Bernardo Santareno, Santarém, 18-11-1920 – Lisboa, 29-08-1980

Bernardo Santareno é o pseudónimo literário de António Martinho do Rosário, cujo exercício da medicina (em Psiquiatria) conciliou, durante anos, com a escrita para teatro, alcançando, desde a sua estreia nos anos sessenta, um papel de primeiro plano no teatro português.

Entre registos realistas, de tonalidade mais naturalista ou com traços épicos, a sua escrita foi essencialmente de denúncia, atenta à realidade do país e visando uma consciência social, o que lhe valeu a proibição de algumas das suas peças e a perseguição pelo regime salazarista. 

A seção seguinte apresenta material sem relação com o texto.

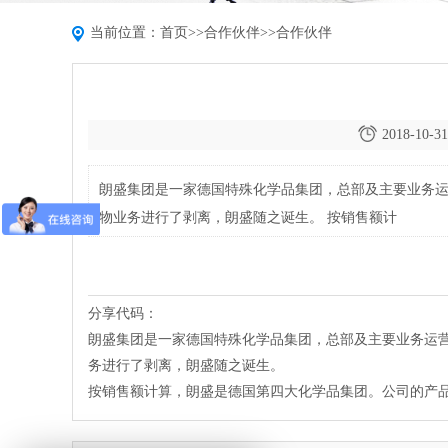
当前位置：
首页
>>
合作伙伴
>>
合作伙伴
2018-10-31
朗盛集团是一家德国特殊化学品集团，总部及主要业务运
物业务进行了剥离，朗盛随之诞生。 按销售额计
分享代码：
朗盛集团是一家德国特殊化学品集团，总部及主要业务运营
务进行了剥离，朗盛随之诞生。
按销售额计算，朗盛是德国第四大化学品集团。公司的产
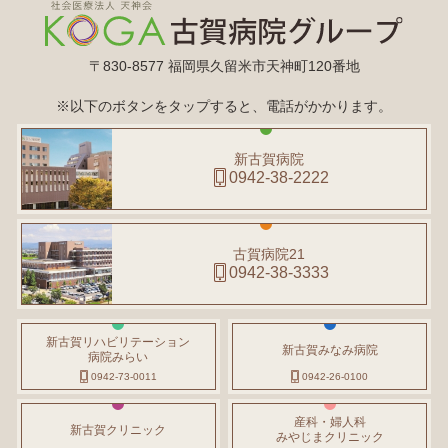
〒830-8577 福岡県久留米市天神町120番地
※以下のボタンをタップすると、電話がかかります。
新古賀病院
0942-38-2222
古賀病院21
0942-38-3333
新古賀リハビリテーション
新古賀みなみ病院
病院みらい
0942-73-0011
0942-26-0100
産科・婦人科
新古賀クリニック
みやじまクリニック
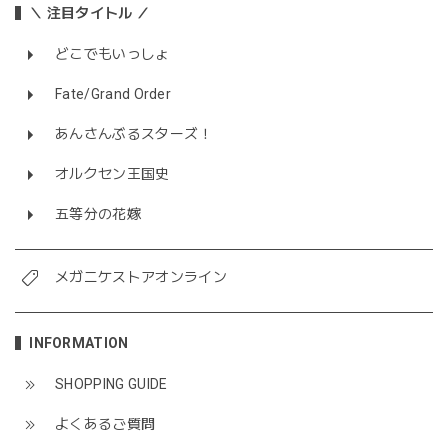
＼ 注目タイトル ／
どこでもいっしょ
Fate/Grand Order
あんさんぶるスターズ！
オルクセン王国史
五等分の花嫁
メガニケストアオンライン
INFORMATION
SHOPPING GUIDE
よくあるご質問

Em 1957, depois da publicação de A morte na raiz (1954), Romance do mar (1955) e Os olhos da víbora (1957), saiu o seu primeiro volume de teatro, que reúne três peças: A promessa, O bailarino e A excomungada (uma nova versão de A excomungada, com o título Irmã Natividade, saiu em reedição em 1961). A estreia de A promessa, levada à cena pelo Teatro Experimental do Porto, foi um êxito, mas, devido a uma campanha desencadeada pelo clero reacionário do Norte, as representações cedo acabaram por ser suspensas; uma nova montagem foi realizada em 1967 no Teatro Monumental e uma versão cinematográfica filmada em 1974 por António Macedo.

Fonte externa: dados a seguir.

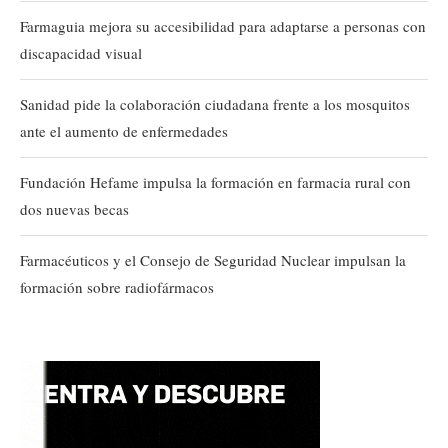
Farmaguia mejora su accesibilidad para adaptarse a personas con
discapacidad visual
Sanidad pide la colaboración ciudadana frente a los mosquitos
ante el aumento de enfermedades
Fundación Hefame impulsa la formación en farmacia rural con
dos nuevas becas
Farmacéuticos y el Consejo de Seguridad Nuclear impulsan la
formación sobre radiofármacos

Em 1959, para além dum relato de viagem, Nos mares do fim do mundo: doze meses com os pescadores bacalhoeiros portugueses por bancos da Terra Nova e da Gronelândia, saíram dois novos livros de teatro que estimularam de imediato a sua passagem para o palco: o Teatro Nacional D. Maria II apresentou O lugre e, de novo, o T.E.P. apostou em O crime da Aldeia Velha (de que existe uma adaptação para o cinema da responsabilidade de Manuel Guimarães, datada de 1964). A censura, porém, impôs a proibição das peças que a seguir escreveu: António Marinheiro (1960), O duelo e O pecado de João Agonia (ambas de 1961) e ainda Anunciação (1962). Só posteriormente, e com exceção da última criação, tiveram a concretização em espetáculos: António Marinheiro em 1967 no Teatro São Luiz pela Companhia Portuguesa de Comediantes; O pecado de João Agonia e O duelo pela companhia do Teatro Nacional, respetivamente em 1969 no Teatro Capitólio e em 1971 no Teatro da Trindade.

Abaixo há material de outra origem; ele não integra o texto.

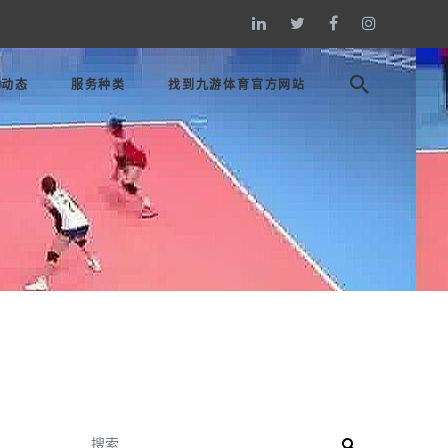
司动态
服务种类
找到九游体育官方网站
搜索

Com estas últimas quatro peças e uma quinta escrita para a televisão, Os anjos e o sangue (de 1961, nunca transmitida em televisão, mas levada à cena em 1998 pelo grupo Passagem de Nível) encerrou-se o primeiro ciclo do teatro de Bernardo Santareno, caracterizado pela fusão de temas populares com ambíguas preocupações existenciais, pela extrema agressividade dos conflitos examinados e pela ousadia do tema comum, o das violentas paixões e impulsos dos instintos, hetero ou homossexuais, que prevalecem sobre a razão. A força subversiva da escrita simbólica e poética de Santareno foi recebida no seu tempo com a adesão imediata da crítica progressista, para quem certas fragilidades inerentes à construção dos diálogos e a um certo preciosismo literário ocupam um espaço secundário. 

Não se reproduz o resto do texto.